Saturday, October 25, 2014

The Easy Life

Il Sorpasso; road movie / drama / comedy, Italy, 1962; D: Dino Risi, S: Vittorio Gassman, Jean-Louis Trintignant, Catherine Spaak, Claudio Gora, Luciana Angiolillo, Linda Sini

A cheerful man, Bruno, stops by somewhere in his car in Rome, during a holiday when everything is closed. He spots a secluded student, Roberto, looking at him from his apartment window and asks if he can make a phone call. Roberto allows it, and before he can notice, Bruno invites him for a dinner, and then a drive through Rome. The initial short go out intention turns into hours of drive outside of Rome, with Bruno joking and trying to make Roberto enjoy life and relax. At night, Roberto meets Bruno's ex-wife and teenage daughter Lily, who intends to marry an older man. During a wild ride, there is a car accident: Bruno manages to escape, but Roberto is killed when the car falls down the cliff.

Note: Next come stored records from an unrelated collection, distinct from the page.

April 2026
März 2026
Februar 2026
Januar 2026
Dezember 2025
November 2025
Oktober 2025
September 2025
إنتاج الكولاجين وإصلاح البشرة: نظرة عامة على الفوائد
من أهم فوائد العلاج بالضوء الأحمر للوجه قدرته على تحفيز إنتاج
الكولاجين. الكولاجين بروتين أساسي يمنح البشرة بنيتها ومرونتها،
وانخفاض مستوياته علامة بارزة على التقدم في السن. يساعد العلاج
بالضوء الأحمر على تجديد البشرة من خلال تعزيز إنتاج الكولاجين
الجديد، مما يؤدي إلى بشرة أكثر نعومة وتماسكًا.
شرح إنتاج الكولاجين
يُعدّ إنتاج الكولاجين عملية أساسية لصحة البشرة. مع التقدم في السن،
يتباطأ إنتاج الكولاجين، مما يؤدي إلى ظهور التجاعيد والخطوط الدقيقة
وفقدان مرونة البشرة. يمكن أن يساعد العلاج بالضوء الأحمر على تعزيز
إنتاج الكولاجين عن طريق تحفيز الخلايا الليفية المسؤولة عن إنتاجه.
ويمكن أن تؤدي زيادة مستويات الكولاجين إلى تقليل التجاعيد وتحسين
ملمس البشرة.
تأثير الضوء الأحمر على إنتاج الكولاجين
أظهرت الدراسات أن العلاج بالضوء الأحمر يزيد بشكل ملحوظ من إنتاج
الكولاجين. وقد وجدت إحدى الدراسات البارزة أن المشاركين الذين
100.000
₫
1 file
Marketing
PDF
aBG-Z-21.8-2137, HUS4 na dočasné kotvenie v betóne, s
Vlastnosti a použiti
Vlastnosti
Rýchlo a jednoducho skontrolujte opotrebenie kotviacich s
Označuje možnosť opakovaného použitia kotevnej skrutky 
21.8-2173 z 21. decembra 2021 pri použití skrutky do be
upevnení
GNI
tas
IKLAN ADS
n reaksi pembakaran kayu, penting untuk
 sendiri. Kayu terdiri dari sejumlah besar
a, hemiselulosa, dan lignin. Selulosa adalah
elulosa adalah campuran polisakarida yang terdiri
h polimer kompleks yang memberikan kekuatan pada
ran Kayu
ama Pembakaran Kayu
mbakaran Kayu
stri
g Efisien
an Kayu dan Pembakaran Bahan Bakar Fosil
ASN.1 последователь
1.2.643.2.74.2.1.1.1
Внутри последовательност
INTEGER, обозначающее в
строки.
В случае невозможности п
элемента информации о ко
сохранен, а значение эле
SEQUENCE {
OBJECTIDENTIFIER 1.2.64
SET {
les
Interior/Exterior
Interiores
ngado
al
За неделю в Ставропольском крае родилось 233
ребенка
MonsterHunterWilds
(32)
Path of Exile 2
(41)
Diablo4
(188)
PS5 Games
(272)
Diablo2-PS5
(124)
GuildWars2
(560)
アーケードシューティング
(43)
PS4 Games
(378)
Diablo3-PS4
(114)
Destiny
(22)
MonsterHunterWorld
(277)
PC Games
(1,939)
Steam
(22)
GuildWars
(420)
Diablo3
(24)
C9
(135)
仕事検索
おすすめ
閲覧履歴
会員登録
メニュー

"Il Sorpasso" is an excellent little road movie that encompasses the archetypal notion of a wild character taking a timid one from his grey existence for a grand day out in order to enjoy life: not since Demme's "Something Wild" or Bogdanovich's "What's Up, Doc?" has there been such a pure example of  two yin and yang personalities that carry the film thanks to sheer joy, staying faithful to that concept throughout since as soon as the shy one, Roberto, starts loosening up and joking, it seems as if his seriousness is transferred to Bruno, who then switches from an all day happy man to a more somber, depressed individual when we learn that he is alone after his wife divorced him and his teenage daughter estranged herself from him. The opening is one of the most fluent - and quietly hilarious - transitions to the main plot ever, and immediately establishes the hyperactive-sanguine protagonist Bruno who randomly stops his car near an apartment and spontaneously asks a stranger, Roberto, who just happened to be looking at him through the window, if he can make a phone call: before he knows it, Bruno is already in Roberto's apartment, introducing himself and taking a shower, before persuading him to drive off in his car - just like that.

Jean-Louis Trintignant's reaction while playing Roberto in that confusing sequence is pure gold, almost as if a tornado took him out of his apartment by surprise. Bruno works as a fun power generator 24/7, driving through the road, commenting how he fell asleep during an Antonioni film or driving slowly when he spots two attractive women driving a car behind them ("Let's slow down so that the ladies can pass us, and then we can follow them!"). The only problematic ingredient are the last 30 minutes which seem somehow "lost" and without a clear function in the narrative, which is exacerbated by a very polarizing - and sudden - tragic ending, which some may find fitting, while other forced, even though it stays true to the main theme that there needs to be a balance between two yin-yang states or there will be chaos. Vittorio Gassman's performance as Bruno is one of the greatest ones of the 20th century cinema - so genuine, so funny, so compassionate and so full of life. Some great performances are designed to win awards, others, like his, are just genuinely great without any pretension.